[Exercise requirements]: Scan the entries below for the string "Olmillos" and copy every line where it turns up.

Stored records
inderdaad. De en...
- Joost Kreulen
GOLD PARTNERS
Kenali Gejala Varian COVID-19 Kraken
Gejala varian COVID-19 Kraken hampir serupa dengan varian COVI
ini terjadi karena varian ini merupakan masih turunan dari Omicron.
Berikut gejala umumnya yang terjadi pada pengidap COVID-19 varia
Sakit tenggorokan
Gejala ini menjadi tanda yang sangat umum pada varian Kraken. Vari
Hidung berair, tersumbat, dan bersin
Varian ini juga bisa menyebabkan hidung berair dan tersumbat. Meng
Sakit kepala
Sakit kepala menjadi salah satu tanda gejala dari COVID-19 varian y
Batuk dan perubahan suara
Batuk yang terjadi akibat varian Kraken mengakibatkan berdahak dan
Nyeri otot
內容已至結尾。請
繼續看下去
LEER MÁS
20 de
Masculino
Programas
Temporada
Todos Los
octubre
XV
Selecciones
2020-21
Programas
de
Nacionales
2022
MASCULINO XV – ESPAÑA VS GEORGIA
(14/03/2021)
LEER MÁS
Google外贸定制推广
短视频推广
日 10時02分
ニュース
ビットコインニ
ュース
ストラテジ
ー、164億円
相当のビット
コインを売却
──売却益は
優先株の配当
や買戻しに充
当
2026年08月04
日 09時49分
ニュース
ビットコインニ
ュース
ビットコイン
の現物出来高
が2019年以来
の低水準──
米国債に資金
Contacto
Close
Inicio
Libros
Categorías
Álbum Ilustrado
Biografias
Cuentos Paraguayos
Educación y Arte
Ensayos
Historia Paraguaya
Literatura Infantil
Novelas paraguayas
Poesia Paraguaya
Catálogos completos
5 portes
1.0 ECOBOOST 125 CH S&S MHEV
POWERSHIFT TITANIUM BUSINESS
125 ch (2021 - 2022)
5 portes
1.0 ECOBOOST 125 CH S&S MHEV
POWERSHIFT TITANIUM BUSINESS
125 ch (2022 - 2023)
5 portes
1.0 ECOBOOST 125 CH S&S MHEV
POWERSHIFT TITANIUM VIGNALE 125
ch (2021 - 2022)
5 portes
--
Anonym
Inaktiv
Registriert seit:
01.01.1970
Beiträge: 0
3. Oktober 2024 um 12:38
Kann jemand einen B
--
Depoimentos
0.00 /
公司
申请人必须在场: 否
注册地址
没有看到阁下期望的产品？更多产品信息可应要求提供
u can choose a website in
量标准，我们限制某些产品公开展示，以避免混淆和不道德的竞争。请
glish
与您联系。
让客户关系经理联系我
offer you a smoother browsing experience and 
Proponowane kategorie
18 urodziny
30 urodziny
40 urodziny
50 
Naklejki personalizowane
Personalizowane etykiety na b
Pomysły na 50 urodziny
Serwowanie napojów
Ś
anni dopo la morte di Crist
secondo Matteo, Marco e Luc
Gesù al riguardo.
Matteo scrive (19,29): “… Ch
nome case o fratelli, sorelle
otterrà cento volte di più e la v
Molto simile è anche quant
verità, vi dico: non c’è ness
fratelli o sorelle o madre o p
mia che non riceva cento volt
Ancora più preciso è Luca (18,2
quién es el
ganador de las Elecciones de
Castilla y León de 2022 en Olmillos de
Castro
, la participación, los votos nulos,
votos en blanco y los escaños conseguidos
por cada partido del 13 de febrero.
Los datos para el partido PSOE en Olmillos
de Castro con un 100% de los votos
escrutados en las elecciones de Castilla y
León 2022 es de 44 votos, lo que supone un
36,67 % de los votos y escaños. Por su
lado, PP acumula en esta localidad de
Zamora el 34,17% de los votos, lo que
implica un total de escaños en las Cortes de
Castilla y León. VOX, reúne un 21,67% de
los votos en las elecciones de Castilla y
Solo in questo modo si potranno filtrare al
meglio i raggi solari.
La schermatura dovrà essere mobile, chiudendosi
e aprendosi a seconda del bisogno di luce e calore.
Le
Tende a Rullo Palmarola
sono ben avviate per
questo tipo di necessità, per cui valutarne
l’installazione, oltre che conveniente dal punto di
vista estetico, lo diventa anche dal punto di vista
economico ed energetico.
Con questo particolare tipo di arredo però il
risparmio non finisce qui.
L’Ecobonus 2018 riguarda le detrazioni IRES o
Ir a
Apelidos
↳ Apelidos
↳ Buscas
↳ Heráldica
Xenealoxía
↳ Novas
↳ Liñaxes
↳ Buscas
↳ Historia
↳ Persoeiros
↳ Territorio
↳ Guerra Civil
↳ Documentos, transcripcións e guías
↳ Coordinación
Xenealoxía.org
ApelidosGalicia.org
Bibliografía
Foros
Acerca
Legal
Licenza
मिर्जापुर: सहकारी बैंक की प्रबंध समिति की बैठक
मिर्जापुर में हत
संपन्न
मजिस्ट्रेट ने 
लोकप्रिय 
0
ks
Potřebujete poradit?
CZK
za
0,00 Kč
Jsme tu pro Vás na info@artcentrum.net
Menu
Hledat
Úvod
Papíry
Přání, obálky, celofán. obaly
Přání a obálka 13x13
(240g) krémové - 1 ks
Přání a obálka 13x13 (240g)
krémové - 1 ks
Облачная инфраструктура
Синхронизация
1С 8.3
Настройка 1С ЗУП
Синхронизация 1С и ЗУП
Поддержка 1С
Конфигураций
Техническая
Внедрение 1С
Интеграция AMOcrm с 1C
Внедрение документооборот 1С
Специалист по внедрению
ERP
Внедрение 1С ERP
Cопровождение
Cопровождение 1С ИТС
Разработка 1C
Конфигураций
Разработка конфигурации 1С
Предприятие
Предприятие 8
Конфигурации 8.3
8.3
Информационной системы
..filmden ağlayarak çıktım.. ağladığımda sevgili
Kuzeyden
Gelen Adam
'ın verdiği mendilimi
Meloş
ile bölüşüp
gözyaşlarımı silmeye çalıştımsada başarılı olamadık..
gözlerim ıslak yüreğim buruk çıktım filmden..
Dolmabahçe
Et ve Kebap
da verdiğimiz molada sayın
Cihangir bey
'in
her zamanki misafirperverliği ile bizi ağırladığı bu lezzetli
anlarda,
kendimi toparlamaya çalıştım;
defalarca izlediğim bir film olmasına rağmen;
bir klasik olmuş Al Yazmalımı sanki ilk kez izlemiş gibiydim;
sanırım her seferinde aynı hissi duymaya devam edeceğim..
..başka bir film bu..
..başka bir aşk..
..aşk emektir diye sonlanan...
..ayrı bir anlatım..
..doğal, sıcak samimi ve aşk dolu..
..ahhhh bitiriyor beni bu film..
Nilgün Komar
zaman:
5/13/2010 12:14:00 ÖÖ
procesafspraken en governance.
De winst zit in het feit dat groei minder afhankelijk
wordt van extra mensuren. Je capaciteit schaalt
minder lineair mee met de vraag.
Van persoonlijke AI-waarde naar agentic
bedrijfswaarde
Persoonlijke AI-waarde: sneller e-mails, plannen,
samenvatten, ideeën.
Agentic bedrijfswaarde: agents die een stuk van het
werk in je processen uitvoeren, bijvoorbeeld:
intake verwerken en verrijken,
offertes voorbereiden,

[Response area]:
Castilla y León de 2022 en Olmillos de
Los datos para el partido PSOE en Olmillos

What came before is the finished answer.